Pour abréger le calvaire dans la maison confortable du quartier de Baco Djicoroni, la famille Haïdara se couche tôt, mais les enfants ont du mal à s’endormir. Les coupures d’électricité durent au moins deux heures dans ce quartier central, et parfois toute la nuit. La famille Haïdara fait partie des 50% de Maliens qui ont accès à l’électricité, sur une population de 21,9 millions d’habitants, selon les chiffres de la Banque mondiale. Les infrastructures peinent à suivre la croissance démographique qui, selon la Banque mondiale, est d’environ 3 % par an dans l’un des pays les plus pauvres du monde, dont une grande partie du territoire est en proie au djihadisme et à l’insécurité.
Malade
À la maison comme au travail, les heures paraissent longues lorsque la température dépasse les 40 degrés en période de canicule. « Nous passons toute la journée ensemble, sans rien faire, juste en bavardant. C’est une situation décourageante. Nous sommes obligés de rester assis » à cause du manque d’électricité, se plaint Ibrahim Konaté, chef soudeur dans un atelier de métallurgie à Bamako. C’est pénible pour un travailleur de sortir de chez lui et de voir une coupure d’électricité sur son lieu de travail. C’est comme si on arrivait et qu’on repartait les mains vides », dit-il. Ces coupures d’électricité affectent l’économie. « En ces temps de canicule, les gens ont besoin de produits frais. Lorsque les produits ne sont pas frais, les clients refusent de les acheter.
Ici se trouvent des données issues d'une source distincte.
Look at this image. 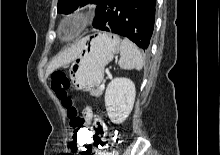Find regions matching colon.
Instances as JSON below:
<instances>
[{"instance_id":"5ec220e1","label":"colon","mask_w":220,"mask_h":155,"mask_svg":"<svg viewBox=\"0 0 220 155\" xmlns=\"http://www.w3.org/2000/svg\"><path fill=\"white\" fill-rule=\"evenodd\" d=\"M51 88L66 109L69 127L73 130L72 140L75 148V155H84L86 147L93 144L94 149H89V155H116L115 149L120 143V133H111L107 136L106 125L99 124L96 127L95 137L90 123L81 115L74 99L69 94L70 81L64 71L57 70L50 77Z\"/></svg>"}]
</instances>
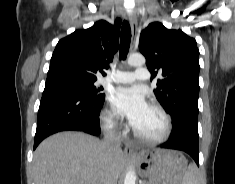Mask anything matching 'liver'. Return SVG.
Wrapping results in <instances>:
<instances>
[{
    "label": "liver",
    "mask_w": 235,
    "mask_h": 184,
    "mask_svg": "<svg viewBox=\"0 0 235 184\" xmlns=\"http://www.w3.org/2000/svg\"><path fill=\"white\" fill-rule=\"evenodd\" d=\"M124 160L110 154L94 136L59 132L39 144L34 152L35 184H115Z\"/></svg>",
    "instance_id": "1"
}]
</instances>
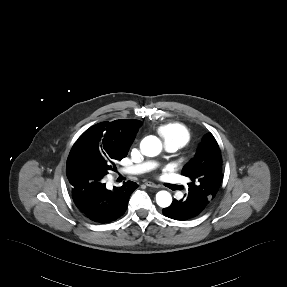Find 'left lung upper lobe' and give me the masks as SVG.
Instances as JSON below:
<instances>
[{
	"label": "left lung upper lobe",
	"instance_id": "1",
	"mask_svg": "<svg viewBox=\"0 0 287 287\" xmlns=\"http://www.w3.org/2000/svg\"><path fill=\"white\" fill-rule=\"evenodd\" d=\"M182 174L191 179L188 195L208 205L222 180L221 153L211 133L204 136L195 157L184 166Z\"/></svg>",
	"mask_w": 287,
	"mask_h": 287
}]
</instances>
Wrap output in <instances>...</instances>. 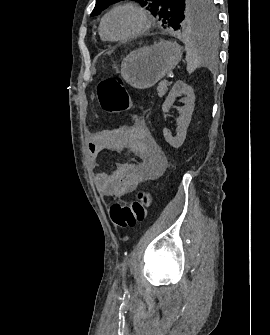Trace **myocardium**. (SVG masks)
I'll use <instances>...</instances> for the list:
<instances>
[{
    "instance_id": "myocardium-1",
    "label": "myocardium",
    "mask_w": 270,
    "mask_h": 335,
    "mask_svg": "<svg viewBox=\"0 0 270 335\" xmlns=\"http://www.w3.org/2000/svg\"><path fill=\"white\" fill-rule=\"evenodd\" d=\"M123 8H129V9H132L135 12H137L140 15V17L142 18V25L138 30H136L132 33L126 34V35L121 36V37H112L108 34V32L106 30V21H107L108 17L110 16V14H112L113 12H115L119 9H123ZM151 25H152V17L149 15V13L141 5H139L137 3H133V2H126V3H122V4H119L115 7H113L111 10H109L104 15V17L102 18L101 23H100V29H101V32L103 33V35L109 40H112V41H126V40L133 39L135 37H138V36L146 33L151 28ZM133 52H140V50H135ZM126 78H131V77H126Z\"/></svg>"
}]
</instances>
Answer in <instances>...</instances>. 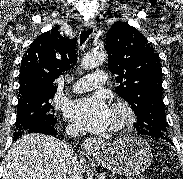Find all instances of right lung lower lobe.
<instances>
[{"label": "right lung lower lobe", "instance_id": "right-lung-lower-lobe-1", "mask_svg": "<svg viewBox=\"0 0 183 179\" xmlns=\"http://www.w3.org/2000/svg\"><path fill=\"white\" fill-rule=\"evenodd\" d=\"M55 124L46 125V126H38L35 128L23 130V131L19 132L18 135H14V140L16 141L18 138H20L21 136L28 134V133H42V134H47V135H56L57 130H56Z\"/></svg>", "mask_w": 183, "mask_h": 179}]
</instances>
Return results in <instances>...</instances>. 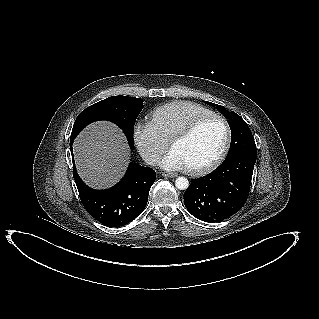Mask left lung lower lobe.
<instances>
[{"instance_id": "0a47b994", "label": "left lung lower lobe", "mask_w": 319, "mask_h": 319, "mask_svg": "<svg viewBox=\"0 0 319 319\" xmlns=\"http://www.w3.org/2000/svg\"><path fill=\"white\" fill-rule=\"evenodd\" d=\"M255 162L256 156H235L210 174L193 179L184 193L187 210L209 223L231 217L247 201Z\"/></svg>"}]
</instances>
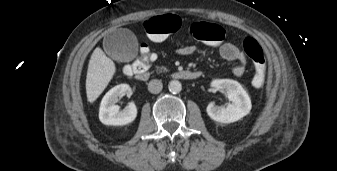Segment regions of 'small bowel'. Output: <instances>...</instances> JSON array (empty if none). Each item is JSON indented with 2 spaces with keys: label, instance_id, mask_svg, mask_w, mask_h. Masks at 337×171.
Here are the masks:
<instances>
[{
  "label": "small bowel",
  "instance_id": "c3829d8e",
  "mask_svg": "<svg viewBox=\"0 0 337 171\" xmlns=\"http://www.w3.org/2000/svg\"><path fill=\"white\" fill-rule=\"evenodd\" d=\"M195 51V47L192 45H185L178 49L180 55H190ZM219 53L226 61L237 62V65L233 68V74L235 76H241L247 65L246 55L232 42L225 41L219 47Z\"/></svg>",
  "mask_w": 337,
  "mask_h": 171
}]
</instances>
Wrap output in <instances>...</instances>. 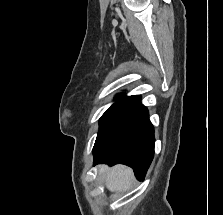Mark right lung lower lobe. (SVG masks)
<instances>
[{
	"label": "right lung lower lobe",
	"mask_w": 223,
	"mask_h": 215,
	"mask_svg": "<svg viewBox=\"0 0 223 215\" xmlns=\"http://www.w3.org/2000/svg\"><path fill=\"white\" fill-rule=\"evenodd\" d=\"M154 142L148 110L140 104L93 151V165L125 164L133 168L138 180H143L154 156Z\"/></svg>",
	"instance_id": "1"
}]
</instances>
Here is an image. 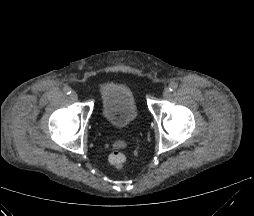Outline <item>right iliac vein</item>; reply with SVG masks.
<instances>
[{"instance_id":"right-iliac-vein-1","label":"right iliac vein","mask_w":254,"mask_h":216,"mask_svg":"<svg viewBox=\"0 0 254 216\" xmlns=\"http://www.w3.org/2000/svg\"><path fill=\"white\" fill-rule=\"evenodd\" d=\"M70 97H71L72 99L75 100V99H77L78 96H77V93L73 91V92L70 94Z\"/></svg>"}]
</instances>
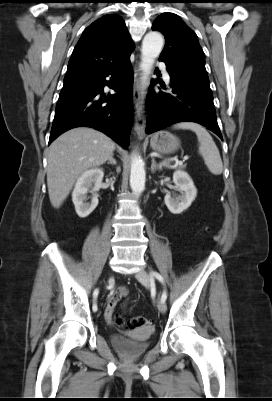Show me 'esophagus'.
<instances>
[{
	"label": "esophagus",
	"instance_id": "34e87169",
	"mask_svg": "<svg viewBox=\"0 0 272 401\" xmlns=\"http://www.w3.org/2000/svg\"><path fill=\"white\" fill-rule=\"evenodd\" d=\"M141 79L142 74L138 64L134 67V107H135V131L139 138L144 137L145 131V113L143 109V103L141 101Z\"/></svg>",
	"mask_w": 272,
	"mask_h": 401
}]
</instances>
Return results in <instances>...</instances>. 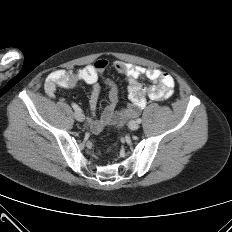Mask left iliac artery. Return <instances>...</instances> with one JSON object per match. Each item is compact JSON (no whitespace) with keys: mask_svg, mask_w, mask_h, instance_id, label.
I'll list each match as a JSON object with an SVG mask.
<instances>
[{"mask_svg":"<svg viewBox=\"0 0 232 232\" xmlns=\"http://www.w3.org/2000/svg\"><path fill=\"white\" fill-rule=\"evenodd\" d=\"M136 121H137V123L140 124V123L142 122V119H141V118H138Z\"/></svg>","mask_w":232,"mask_h":232,"instance_id":"44dca946","label":"left iliac artery"}]
</instances>
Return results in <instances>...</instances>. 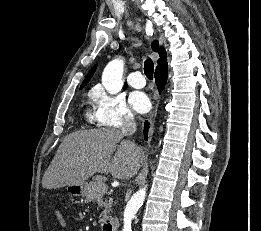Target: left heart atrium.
Masks as SVG:
<instances>
[{
    "mask_svg": "<svg viewBox=\"0 0 261 231\" xmlns=\"http://www.w3.org/2000/svg\"><path fill=\"white\" fill-rule=\"evenodd\" d=\"M129 102L132 108L138 113H146L150 108L148 96L141 91H134L130 94Z\"/></svg>",
    "mask_w": 261,
    "mask_h": 231,
    "instance_id": "left-heart-atrium-1",
    "label": "left heart atrium"
}]
</instances>
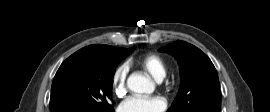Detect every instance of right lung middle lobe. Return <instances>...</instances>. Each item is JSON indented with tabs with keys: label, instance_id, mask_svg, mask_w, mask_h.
<instances>
[{
	"label": "right lung middle lobe",
	"instance_id": "right-lung-middle-lobe-1",
	"mask_svg": "<svg viewBox=\"0 0 270 112\" xmlns=\"http://www.w3.org/2000/svg\"><path fill=\"white\" fill-rule=\"evenodd\" d=\"M134 50L135 47H111L98 57H68L53 79L50 112L64 109L114 112L110 99L115 69Z\"/></svg>",
	"mask_w": 270,
	"mask_h": 112
}]
</instances>
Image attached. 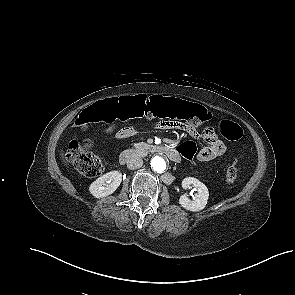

C’est nous qui en subissons les conséquences », explique Issa Dicko, gérant d’une épicerie.
Les gens n’ont pas le même tempérament. Certains clients se mettent en colère », explique Oumar Yattare, caissier dans un restaurant de la capitale. Dans les régions de Ségou, Sikasso et Mopti, les habitants de plusieurs localités ont manifesté ces derniers mois. A Gao, dans le nord, les coupures d’électricité ont duré plusieurs jours d’affilée. Si les villages des zones rurales ont souvent recours à des groupes électrogènes ou à des sociétés locales, dans les villes, c’est la société nationale qui est au centre des critiques. La Compagnie d’énergie du Mali (EDM), surnommée « Evil Energy » par certains usagers, n’est pas en mesure de répondre à la demande d’électricité, qui croît en moyenne de 10 % par an, selon le ministère de l’énergie. La faute à la vétusté des centrales thermiques qui consomment beaucoup de combustibles fossiles.
Un potentiel inexploité
Un rapport du ministère de l’Énergie de 2019 souligne « un coût de production très élevé dû à la production thermique, qui entraîne actuellement un déficit de près de 50 Fcfa (0,75 EUR) sur le prix de vente moyen du kWh ». En vendant l’électricité à perte, la société a accumulé une dette colossale. Le 28 mars, la Banque ouest-africaine de développement (BOAD) a accepté de mettre en place un programme de remboursement de 45 milliards de francs CFA (environ 68 millions d’euros). L’objectif est d' »assurer la continuité de la fourniture d’électricité à la population malienne et de soutenir le développement économique et social du pays », selon la BOAD. À terme, les autorités espèrent exploiter le potentiel énergétique du Mali, dont les ressources hydroélectriques et photovoltaïques sont largement inexploitées. Les usagers comme Mamadou Haïdara vivent difficilement : « Il y a des publicités, on nous montre des convois de groupes électrogènes, on nous dit que telle ou telle centrale est en voie d’achèvement…. Nous attendons toujours ».